PAGES D'ÉCRITURE
N°39 Décembre 2006
Je rentre de Mongolie où pendant dix jours j'en ai salement bavé dans le désert ! Pour un type qui hait la vadrouille... J'accompagnais Peter Fleming, dont le Courrier de Tartarie, racontant une virée de plusieurs mois entre Pékin et l'Inde en 1935, est un classique du genre.

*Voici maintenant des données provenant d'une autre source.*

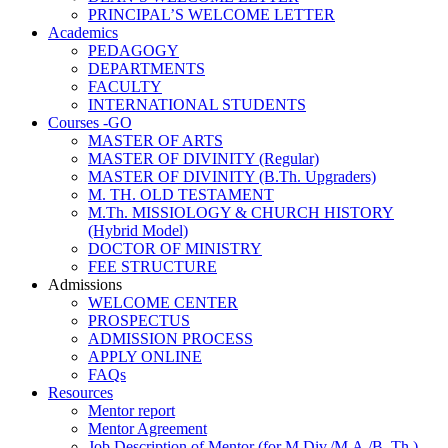
PRINCIPAL’S WELCOME LETTER
Academics
PEDAGOGY
DEPARTMENTS
FACULTY
INTERNATIONAL STUDENTS
Courses -GO
MASTER OF ARTS
MASTER OF DIVINITY (Regular)
MASTER OF DIVINITY (B.Th. Upgraders)
M. TH. OLD TESTAMENT
M.Th. MISSIOLOGY & CHURCH HISTORY
(Hybrid Model)
DOCTOR OF MINISTRY
FEE STRUCTURE
Admissions
WELCOME CENTER
PROSPECTUS
ADMISSION PROCESS
APPLY ONLINE
FAQs
Resources
Mentor report
Mentor Agreement
Job Description of Mentor (for M.Div./M.A./B. Th.)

Je devrais détester ça : les récits de voyage m'emmerdent autant que les voyages. D'autant que Mr Fleming n'a pas choisi les coins les plus riants... Ses plateaux sino-mongols, désolamment vides, sont la plus parfaite incarnation terrestre du néant, et quelques rencontres savoureuses mises à part il ne se passe presque rien hormis la faim, la fatigue ou les bobos des chevaux et des chameaux. Pourtant l'auteur soutient que cette longue punition fut une jouissive aventure, et il nous en convainc, le bougre ! Et on en redemande ! Il nous tient en haleine, nous amuse, nous émeut par ses notations, ses images délicieuses — by Jove, quelle plume ! Fleming est l'une des incarnations multiples de l'Anglais voyageur qui hantait la planète autrefois, excentrique, impavide, indomptable, protégé des agressions du monde par l'armure la plus solide en même temps que la plus légère : l'humour. (En existe-t-il encore, des comme ça ?) Mais le plus beau, c'est que cet humour-là n'empêche nullement la ferveur. Fleming nous laisse entrevoir que sa longue marche est aussi un voyage intérieur, et sa leçon d'écriture une leçon de regard et de vie. Voir ses éloges de la lenteur, le passage saisissant sur le voyage comme retour aux temps anciens, au contact avec les choses. Avec l'essentiel.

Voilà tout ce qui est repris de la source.